Calling on all to wash their hands with soap, the Central Monk Body’s Leytshog Lopen Sangay Dorji said since the mental wellbeing depends on a healthy body, taking good care of the body and maintaining hygiene is critical.
“Buddha, in his teaching had also emphasized on the importance of hygiene, as body is the most important part of our lives. As we observe the Global Handwashing day today, I urge all to wash your hands with soap not just to mark the day but to make it a daily practice,” the Leytshog Lopen said.
The theme, according to the media release, is a reminder of the immediate need for proper hand hygiene to respond and control the COVID-19 pandemic as well as the need to work toward lasting handwashing habits in the long-term.
Commending the increase in the number of handwashing facilities in schools across the country, Education Minister JB Rai said that this is a result of the education family rising up to the call to secure the safety of children.
“The numbers indicate the readiness of our schools to reopen safely and ensure access to handwashing facilities for all students,” the Minister said. “For people to be able to practice hand hygiene, they need hand hygiene facilities that are conveniently located and easy to use.

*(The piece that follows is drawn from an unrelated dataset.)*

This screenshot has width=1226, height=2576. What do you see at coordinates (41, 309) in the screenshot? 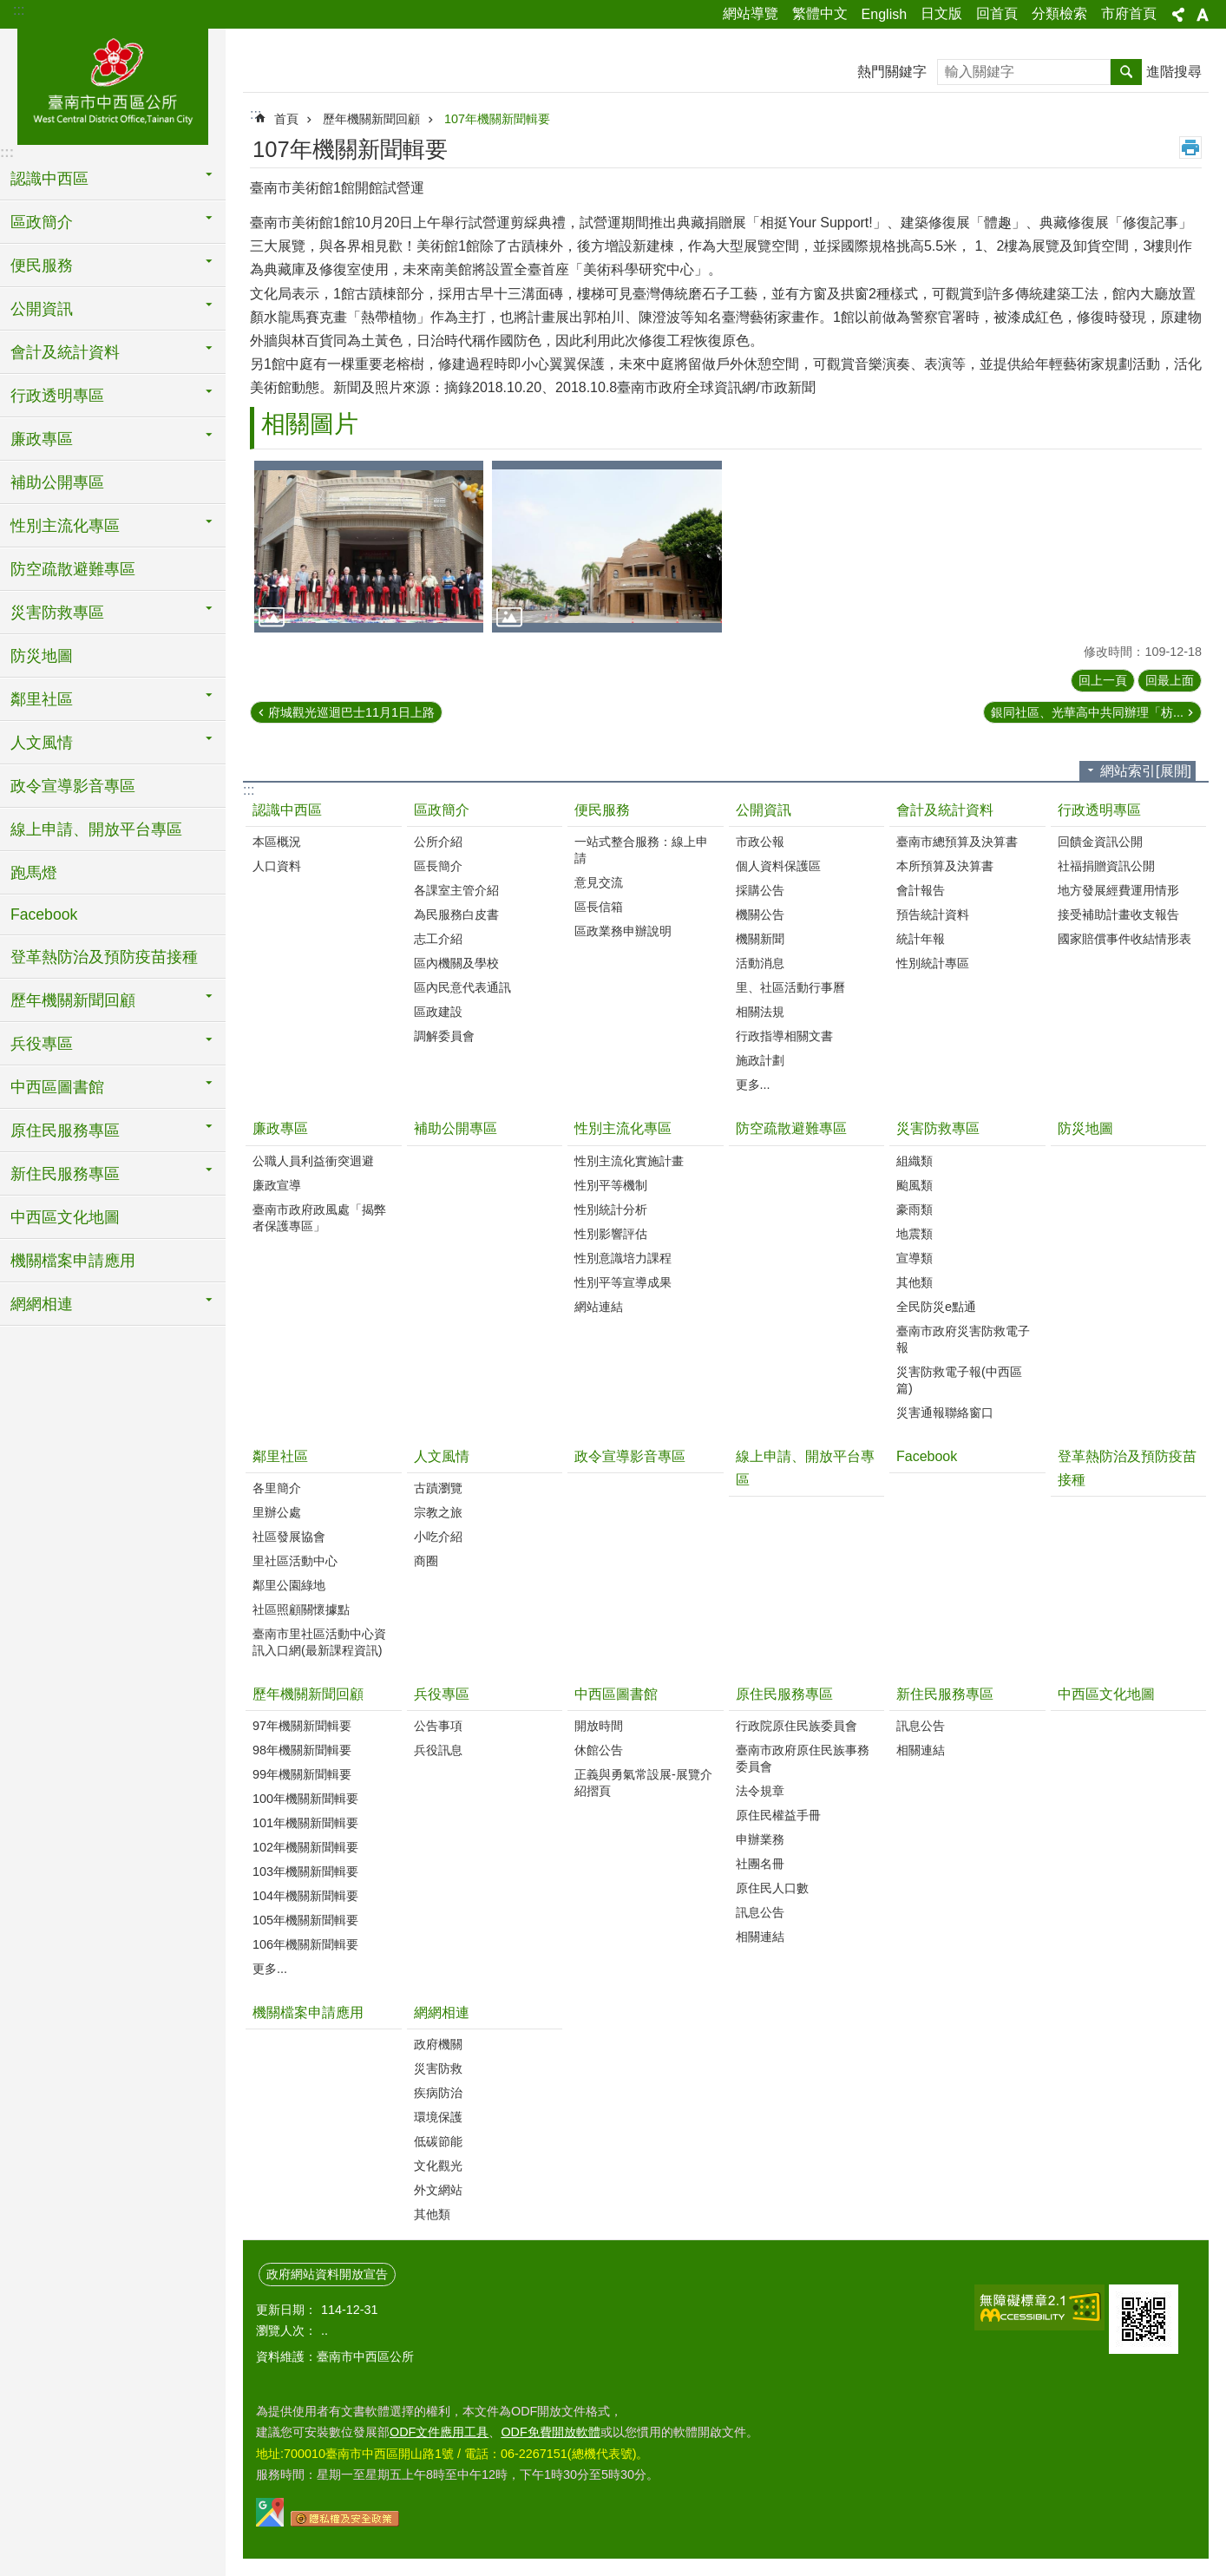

Our schools are now well equipped with these facilities.”
Health Minister Dechen Wangmo commended the efforts of the education ministry and partners in improving handwashing facilities in schools across the country.

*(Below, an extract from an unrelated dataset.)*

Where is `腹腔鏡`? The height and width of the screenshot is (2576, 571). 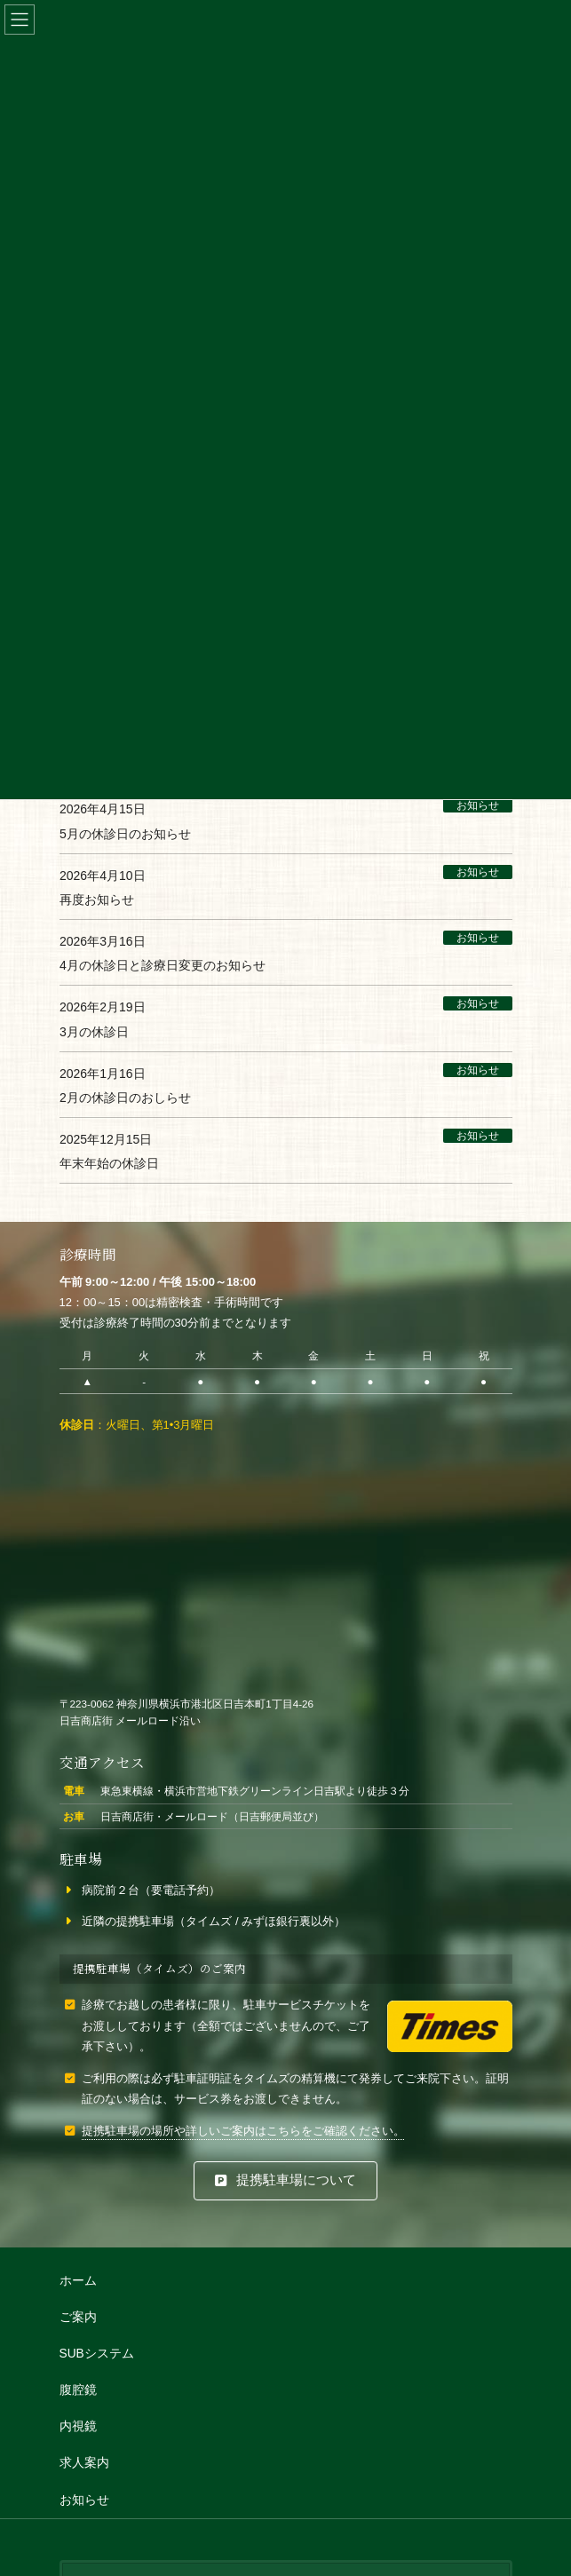
腹腔鏡 is located at coordinates (78, 2391).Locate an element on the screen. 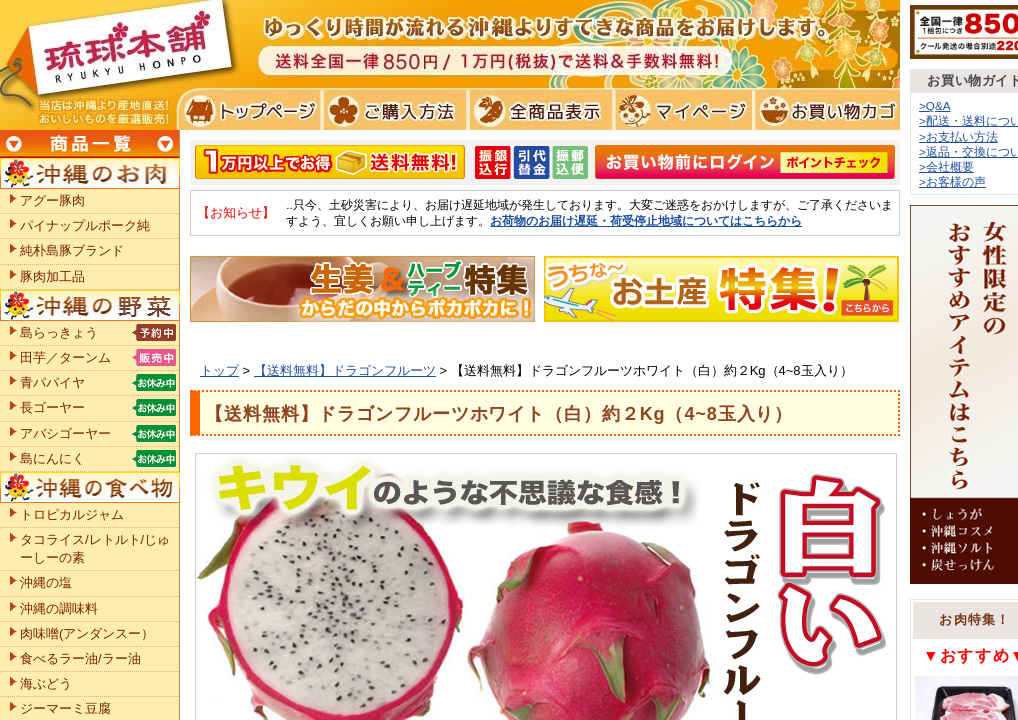 The width and height of the screenshot is (1018, 720). アバシゴーヤー is located at coordinates (65, 433).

“The change we are seeing in terms of improved access to proper handwashing facilities in schools is one of our biggest achievements to date and a proud moment for all of us,” the Minister observed. “The COVID-19 pandemic provides a stark reminder that one of the most effective ways to stop the spread of a virus is also one of the simplest – handwashing with soap.”
The global hand hygiene for all initiative, SNV Bhutan Country Director Kencho Wangdi said, is designed around three stages of responding to the immediate pandemic, rebuilding infrastructure and services, and reimagining hand hygiene in a society.
“The achievement in handwashing facilities in schools is evident of the efforts of the Royal Government of Bhutan (RGoB) in responding, rebuilding and reimagining hand hygiene in the country,” he said. “SNV remains committed to support the efforts in ensuring hand hygiene for all.”
UNICEF Bhutan Representative Dr Will Parks said that the improvement in handwashing facilities in schools is significant and shows the RGoB’s priority in ensuring the safety of children across the country.
“This progress will help stop the spread of COVID-19 and keep children safe while providing them with an effective learning environment,” Dr Will Parks. “Handwashing with soap is a lifesaving measure and UNICEF commits to work closely with the RGoB on further improving access to inclusive WASH facilities in schools and public places to secure the safety of everyone.”